Speakers Discuss Regulations at IPA Summit in Washington D.C.
Last week, the Investment Program Association held its 2017 IPASummit in Washington, D.C., where more than 240 attendees gathered for a series of discussions about the state of the industry.
This year, IPA members held 236 individual meetings with members of Congress, spanning 30 states, to discuss legislation that would provide business development company modernization, accredited investor modernization, preserving the 1031 like kind exchange in upcoming tax reform, and the impacts of the Department of Labor’s fiduciary rule. Regulatory meetings were also held with the SEC, FINRA and NASAA.
Tim Pawlenty, CEO of the Financial Services Roundtable and former governor of Minnesota, gave a keynote address at the 2017 IPASummit and noted that the struggles experienced by the Trump administration in hiring and gaining approval of key staffing positions is impeding regulatory changes – specifically with the DOL’s fiduciary rule.
According to Pawlenty, there are not enough staffers to complete the large economic review of the rule as required by Trump’s February 3rd presidential memorandum.
The U.S. Senate had confirmed 26 of Trump’s executive branch appointments at the 100-day mark, but the pace of regulation is expected to pick up once the appointment process comes to end. Pawlenty noted that it is possible that major changes to the regulatory environment might not happen until 2018.
Pawlenty’s remarks focused on expected regulatory changes in Washington. Federal Reserve chair Janet Yellen will finish her tenure next year, and three Fed governor positions will be open. Consumer Financial Protection Bureau director Richard Cordray will likely be replaced within the near future, spurring change within the agency, and the Financial Stability Oversight Council will likely undergo internal reform. Pawlenty concluded his presentation by touching on cybersecurity, noting that the financial services industry needs to have standardized regulation.
Mark Calabria, the chief economist for Vice President Mike Pence, also shared his insights at the 2017 IPASummit. Calabria, who discussed in broad strokes the forthcoming tax plans from the current administration, reinforced that while there will be significant cuts and simplification, any corporate tax reform will be geared towards fixing the economy.
As the country continues to recover from the financial crisis, Calabria told the audience that one of the President’s main priorities will be to reduce regulatory burden so that productivity can be increased.
“What is not currently being recognized is the work that the Trump administration is doing on the regulatory front,” said Calabria. “The most important things we will accomplish will be on the regulatory front.”
Calabria received several questions from the audience regarding the Department of Labor and attendees to remember that their voice in advocating for issues, like the fiduciary rule, will always be a powerful tool in accomplishing a positive outcome.
Brad Campbell, a partner at Drinker Biddle, the former assistant secretary of Labor for Employee Benefits and former head of the Employee Benefits Security Administration, outlined the effects of and industry responses to the Department of Labor’s fiduciary rule along with an update of where the rule stands now.

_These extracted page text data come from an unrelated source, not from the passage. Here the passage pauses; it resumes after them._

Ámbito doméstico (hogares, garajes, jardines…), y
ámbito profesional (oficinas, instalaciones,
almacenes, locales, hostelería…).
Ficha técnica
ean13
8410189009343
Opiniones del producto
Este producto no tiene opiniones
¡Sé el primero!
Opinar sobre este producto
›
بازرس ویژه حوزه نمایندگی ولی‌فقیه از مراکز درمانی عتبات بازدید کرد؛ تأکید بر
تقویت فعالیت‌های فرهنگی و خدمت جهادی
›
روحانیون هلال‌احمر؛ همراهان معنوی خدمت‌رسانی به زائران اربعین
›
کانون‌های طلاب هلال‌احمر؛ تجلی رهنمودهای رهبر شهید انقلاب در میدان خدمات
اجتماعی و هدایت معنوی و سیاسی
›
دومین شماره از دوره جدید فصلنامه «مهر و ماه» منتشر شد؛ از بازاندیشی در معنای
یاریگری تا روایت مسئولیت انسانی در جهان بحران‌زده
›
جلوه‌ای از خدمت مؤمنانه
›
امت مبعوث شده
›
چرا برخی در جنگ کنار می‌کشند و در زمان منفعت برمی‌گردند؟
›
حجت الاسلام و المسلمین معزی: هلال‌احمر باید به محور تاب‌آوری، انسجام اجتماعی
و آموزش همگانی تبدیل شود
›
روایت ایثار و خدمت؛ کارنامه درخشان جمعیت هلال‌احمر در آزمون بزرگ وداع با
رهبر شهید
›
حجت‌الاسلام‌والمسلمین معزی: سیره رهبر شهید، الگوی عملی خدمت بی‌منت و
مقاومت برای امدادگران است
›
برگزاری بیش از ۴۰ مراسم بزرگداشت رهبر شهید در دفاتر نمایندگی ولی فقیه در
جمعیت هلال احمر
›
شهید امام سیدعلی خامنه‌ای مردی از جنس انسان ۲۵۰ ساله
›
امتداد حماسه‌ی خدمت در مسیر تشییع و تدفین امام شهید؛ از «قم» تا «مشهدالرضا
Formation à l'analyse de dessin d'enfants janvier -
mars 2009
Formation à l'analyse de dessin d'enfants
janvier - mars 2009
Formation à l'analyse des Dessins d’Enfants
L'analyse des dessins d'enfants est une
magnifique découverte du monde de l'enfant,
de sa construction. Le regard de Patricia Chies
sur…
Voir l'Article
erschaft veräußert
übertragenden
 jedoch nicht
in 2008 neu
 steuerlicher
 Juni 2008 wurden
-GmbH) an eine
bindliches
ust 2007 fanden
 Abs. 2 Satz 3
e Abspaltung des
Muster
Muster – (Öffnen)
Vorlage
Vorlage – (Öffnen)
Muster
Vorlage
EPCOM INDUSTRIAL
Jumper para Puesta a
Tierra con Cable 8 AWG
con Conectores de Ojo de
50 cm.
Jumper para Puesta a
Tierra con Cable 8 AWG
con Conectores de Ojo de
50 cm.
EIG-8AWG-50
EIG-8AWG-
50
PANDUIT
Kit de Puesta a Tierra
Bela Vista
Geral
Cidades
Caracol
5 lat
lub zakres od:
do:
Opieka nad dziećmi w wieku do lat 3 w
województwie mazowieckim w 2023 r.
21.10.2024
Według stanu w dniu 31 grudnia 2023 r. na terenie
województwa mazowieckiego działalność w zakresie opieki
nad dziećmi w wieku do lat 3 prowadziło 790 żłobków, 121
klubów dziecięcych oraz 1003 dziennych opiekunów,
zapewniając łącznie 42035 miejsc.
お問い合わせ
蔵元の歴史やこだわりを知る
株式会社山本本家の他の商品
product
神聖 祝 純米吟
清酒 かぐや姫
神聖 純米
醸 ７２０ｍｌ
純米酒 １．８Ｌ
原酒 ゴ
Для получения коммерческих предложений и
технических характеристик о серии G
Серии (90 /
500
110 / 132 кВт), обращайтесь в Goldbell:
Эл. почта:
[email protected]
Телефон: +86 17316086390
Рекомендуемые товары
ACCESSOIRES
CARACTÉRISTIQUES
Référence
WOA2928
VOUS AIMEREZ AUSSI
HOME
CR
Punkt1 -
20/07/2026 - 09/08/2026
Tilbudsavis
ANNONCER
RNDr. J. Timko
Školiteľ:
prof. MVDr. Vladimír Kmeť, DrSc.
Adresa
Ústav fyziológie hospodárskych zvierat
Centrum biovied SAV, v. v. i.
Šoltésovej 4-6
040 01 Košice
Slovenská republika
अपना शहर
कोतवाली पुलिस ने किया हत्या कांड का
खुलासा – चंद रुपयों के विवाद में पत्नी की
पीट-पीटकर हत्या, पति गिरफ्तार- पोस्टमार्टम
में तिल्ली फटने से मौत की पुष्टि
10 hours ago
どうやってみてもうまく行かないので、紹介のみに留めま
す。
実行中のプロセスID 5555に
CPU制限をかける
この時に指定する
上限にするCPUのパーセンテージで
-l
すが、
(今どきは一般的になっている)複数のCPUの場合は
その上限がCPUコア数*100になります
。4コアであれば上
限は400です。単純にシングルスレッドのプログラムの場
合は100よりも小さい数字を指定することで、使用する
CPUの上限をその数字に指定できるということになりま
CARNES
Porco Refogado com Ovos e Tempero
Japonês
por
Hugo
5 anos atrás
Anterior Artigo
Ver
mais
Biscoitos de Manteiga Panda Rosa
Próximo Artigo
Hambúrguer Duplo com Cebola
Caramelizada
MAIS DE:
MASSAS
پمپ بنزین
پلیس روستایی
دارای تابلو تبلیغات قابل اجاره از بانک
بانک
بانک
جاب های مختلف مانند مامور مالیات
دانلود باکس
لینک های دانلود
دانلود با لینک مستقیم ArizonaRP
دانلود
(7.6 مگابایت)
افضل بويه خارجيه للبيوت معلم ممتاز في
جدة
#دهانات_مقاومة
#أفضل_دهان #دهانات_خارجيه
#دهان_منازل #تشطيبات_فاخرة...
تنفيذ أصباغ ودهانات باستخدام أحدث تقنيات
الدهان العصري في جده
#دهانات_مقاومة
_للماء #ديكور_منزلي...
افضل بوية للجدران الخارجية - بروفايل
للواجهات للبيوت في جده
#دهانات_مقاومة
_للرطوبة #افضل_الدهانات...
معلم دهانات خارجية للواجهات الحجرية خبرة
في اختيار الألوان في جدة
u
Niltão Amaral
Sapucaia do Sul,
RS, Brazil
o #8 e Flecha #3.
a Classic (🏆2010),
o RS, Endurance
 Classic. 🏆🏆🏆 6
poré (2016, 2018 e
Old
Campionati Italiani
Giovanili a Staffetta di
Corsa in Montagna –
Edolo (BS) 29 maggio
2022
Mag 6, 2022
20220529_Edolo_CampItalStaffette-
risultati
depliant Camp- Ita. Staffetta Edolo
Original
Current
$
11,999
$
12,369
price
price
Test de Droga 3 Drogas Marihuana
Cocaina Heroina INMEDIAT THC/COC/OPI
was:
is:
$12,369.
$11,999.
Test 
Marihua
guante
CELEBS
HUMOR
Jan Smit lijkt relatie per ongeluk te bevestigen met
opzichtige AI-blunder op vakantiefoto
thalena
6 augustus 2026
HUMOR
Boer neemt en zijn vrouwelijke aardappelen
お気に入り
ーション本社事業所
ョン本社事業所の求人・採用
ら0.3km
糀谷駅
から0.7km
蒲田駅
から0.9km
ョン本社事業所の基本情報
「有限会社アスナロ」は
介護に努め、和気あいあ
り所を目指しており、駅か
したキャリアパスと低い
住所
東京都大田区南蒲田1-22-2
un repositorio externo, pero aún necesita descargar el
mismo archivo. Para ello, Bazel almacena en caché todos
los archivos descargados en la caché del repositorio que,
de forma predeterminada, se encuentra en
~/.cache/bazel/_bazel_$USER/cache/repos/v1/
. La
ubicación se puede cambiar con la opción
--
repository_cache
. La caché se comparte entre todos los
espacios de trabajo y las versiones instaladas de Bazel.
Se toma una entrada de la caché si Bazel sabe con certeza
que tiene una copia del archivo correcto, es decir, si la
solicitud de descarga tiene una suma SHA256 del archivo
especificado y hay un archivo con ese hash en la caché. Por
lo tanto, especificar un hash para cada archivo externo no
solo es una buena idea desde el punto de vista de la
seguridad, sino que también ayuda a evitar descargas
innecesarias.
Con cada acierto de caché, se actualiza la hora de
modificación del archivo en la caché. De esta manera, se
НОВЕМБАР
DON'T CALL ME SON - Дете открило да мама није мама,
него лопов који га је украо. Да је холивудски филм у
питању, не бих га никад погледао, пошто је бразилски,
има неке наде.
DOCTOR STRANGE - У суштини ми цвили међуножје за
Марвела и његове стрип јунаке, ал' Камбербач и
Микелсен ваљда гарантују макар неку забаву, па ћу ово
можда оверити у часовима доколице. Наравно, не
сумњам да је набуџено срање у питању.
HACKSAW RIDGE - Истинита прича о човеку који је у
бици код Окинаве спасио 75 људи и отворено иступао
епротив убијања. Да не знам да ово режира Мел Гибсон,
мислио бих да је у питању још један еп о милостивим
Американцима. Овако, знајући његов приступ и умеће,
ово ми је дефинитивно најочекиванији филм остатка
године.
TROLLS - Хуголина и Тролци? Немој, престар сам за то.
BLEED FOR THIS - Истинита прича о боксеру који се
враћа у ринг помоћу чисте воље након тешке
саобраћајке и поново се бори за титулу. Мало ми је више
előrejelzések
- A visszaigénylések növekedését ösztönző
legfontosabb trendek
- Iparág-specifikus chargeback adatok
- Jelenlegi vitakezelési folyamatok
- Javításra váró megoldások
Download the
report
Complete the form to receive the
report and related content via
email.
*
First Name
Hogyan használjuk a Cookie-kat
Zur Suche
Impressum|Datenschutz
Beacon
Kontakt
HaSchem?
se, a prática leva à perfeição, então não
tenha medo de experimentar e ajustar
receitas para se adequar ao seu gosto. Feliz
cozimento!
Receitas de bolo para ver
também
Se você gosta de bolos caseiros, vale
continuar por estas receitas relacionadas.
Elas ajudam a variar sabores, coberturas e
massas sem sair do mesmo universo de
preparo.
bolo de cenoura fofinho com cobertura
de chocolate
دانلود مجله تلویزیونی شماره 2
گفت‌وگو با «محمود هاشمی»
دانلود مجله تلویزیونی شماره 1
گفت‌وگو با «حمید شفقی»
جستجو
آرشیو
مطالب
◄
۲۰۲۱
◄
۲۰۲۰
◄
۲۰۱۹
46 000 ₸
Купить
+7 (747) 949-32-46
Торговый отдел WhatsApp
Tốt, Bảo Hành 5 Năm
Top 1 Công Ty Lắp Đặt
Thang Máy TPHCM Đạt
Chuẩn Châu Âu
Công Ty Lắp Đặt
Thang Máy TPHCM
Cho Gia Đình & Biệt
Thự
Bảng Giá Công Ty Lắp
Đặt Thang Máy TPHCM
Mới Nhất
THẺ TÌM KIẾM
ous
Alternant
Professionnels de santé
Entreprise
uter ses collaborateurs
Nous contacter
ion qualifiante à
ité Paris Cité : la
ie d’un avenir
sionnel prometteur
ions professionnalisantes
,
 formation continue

The latest delay of implementation was announced shortly before the Summit, and Campbell believes that the DOL will need an additional 180 days, at minimum, to conduct an accurate and complete review of the proposed rule.
“From a regulatory perspective, Alexander Acosta and his team will need to get to work quickly,” said Campbell. “To perform a full economic analysis in the timeframe that is left in the delay would be fairly ambitious.” Furthermore, he went on to discuss studies that have already been published on the rule, citing adverse effects it is beginning to have on American consumers.
From a regulation perspective, Campbell offered his thoughts on the SEC playing a larger role. “I think we all would prefer that the SEC play a role in the review and implementation process,” said Bradford. “However, a partnership between the two agencies might be the most realistic solution.”
Campbell ended his remarks by encouraging those members present at the 2017 IPASummit, and those who could not attend, to “absolutely put pressure on the current administration to delay the rule for the full 180-day period.”